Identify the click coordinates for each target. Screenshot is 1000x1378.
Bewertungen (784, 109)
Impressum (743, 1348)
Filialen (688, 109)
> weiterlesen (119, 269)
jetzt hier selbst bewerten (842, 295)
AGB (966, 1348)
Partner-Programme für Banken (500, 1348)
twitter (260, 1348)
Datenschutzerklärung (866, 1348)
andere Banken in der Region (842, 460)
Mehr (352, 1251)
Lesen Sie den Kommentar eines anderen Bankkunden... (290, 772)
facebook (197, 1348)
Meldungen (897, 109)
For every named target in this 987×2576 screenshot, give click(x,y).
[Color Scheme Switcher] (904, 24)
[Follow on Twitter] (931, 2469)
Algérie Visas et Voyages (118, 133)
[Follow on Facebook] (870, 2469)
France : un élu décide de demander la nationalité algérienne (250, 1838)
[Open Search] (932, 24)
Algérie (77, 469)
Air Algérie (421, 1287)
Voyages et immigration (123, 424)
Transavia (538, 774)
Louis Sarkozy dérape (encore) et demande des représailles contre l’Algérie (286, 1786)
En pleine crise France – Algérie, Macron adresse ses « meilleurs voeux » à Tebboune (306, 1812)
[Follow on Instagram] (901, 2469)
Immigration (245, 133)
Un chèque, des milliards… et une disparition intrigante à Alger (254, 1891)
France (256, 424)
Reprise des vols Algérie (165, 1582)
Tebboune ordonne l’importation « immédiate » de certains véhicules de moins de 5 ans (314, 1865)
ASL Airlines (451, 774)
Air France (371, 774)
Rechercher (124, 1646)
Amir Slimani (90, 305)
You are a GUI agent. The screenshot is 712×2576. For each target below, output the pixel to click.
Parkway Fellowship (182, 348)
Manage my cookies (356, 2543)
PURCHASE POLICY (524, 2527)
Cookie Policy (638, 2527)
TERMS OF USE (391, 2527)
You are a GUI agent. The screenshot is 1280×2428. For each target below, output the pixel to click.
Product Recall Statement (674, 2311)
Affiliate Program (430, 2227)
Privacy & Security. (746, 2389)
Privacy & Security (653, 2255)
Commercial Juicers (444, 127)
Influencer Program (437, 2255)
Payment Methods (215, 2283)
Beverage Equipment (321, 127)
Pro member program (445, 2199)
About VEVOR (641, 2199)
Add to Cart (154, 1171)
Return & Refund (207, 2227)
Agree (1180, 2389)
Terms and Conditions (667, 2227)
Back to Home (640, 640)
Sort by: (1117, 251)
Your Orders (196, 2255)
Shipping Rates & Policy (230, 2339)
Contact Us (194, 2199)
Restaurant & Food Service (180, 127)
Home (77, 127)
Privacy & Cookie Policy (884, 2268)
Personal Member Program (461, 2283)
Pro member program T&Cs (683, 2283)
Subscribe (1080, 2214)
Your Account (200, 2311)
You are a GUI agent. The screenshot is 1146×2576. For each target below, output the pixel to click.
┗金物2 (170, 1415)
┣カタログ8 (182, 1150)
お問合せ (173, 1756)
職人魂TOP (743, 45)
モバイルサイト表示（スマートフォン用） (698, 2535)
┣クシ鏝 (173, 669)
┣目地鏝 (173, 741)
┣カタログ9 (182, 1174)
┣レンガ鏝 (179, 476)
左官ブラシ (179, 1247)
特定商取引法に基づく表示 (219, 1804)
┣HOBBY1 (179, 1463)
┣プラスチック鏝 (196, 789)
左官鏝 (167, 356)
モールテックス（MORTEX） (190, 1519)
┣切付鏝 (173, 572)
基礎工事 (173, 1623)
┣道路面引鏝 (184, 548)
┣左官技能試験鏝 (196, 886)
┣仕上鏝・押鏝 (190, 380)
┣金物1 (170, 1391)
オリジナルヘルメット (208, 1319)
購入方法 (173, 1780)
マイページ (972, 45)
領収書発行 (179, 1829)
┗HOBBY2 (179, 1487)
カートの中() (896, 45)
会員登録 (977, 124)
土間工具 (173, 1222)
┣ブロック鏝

What to work on –
Print, please, the lines from the first line of the material through the line that contains "Amir Slimani (90, 305)", exactly as written and with nothing added.

Solved problem –
Identify the click coordinates for each target. Screenshot is 1000x1378.
Bewertungen (784, 109)
Impressum (743, 1348)
Filialen (688, 109)
> weiterlesen (119, 269)
jetzt hier selbst bewerten (842, 295)
AGB (966, 1348)
Partner-Programme für Banken (500, 1348)
twitter (260, 1348)
Datenschutzerklärung (866, 1348)
andere Banken in der Region (842, 460)
Mehr (352, 1251)
Lesen Sie den Kommentar eines anderen Bankkunden... (290, 772)
facebook (197, 1348)
Meldungen (897, 109)
For every named target in this 987×2576 screenshot, give click(x,y).
[Color Scheme Switcher] (904, 24)
[Follow on Twitter] (931, 2469)
Algérie Visas et Voyages (118, 133)
[Follow on Facebook] (870, 2469)
France : un élu décide de demander la nationalité algérienne (250, 1838)
[Open Search] (932, 24)
Algérie (77, 469)
Air Algérie (421, 1287)
Voyages et immigration (123, 424)
Transavia (538, 774)
Louis Sarkozy dérape (encore) et demande des représailles contre l’Algérie (286, 1786)
En pleine crise France – Algérie, Macron adresse ses « meilleurs voeux » à Tebboune (306, 1812)
[Follow on Instagram] (901, 2469)
Immigration (245, 133)
Un chèque, des milliards… et une disparition intrigante à Alger (254, 1891)
France (256, 424)
Reprise des vols Algérie (165, 1582)
Tebboune ordonne l’importation « immédiate » de certains véhicules de moins de 5 ans (314, 1865)
ASL Airlines (451, 774)
Air France (371, 774)
Rechercher (124, 1646)
Amir Slimani (90, 305)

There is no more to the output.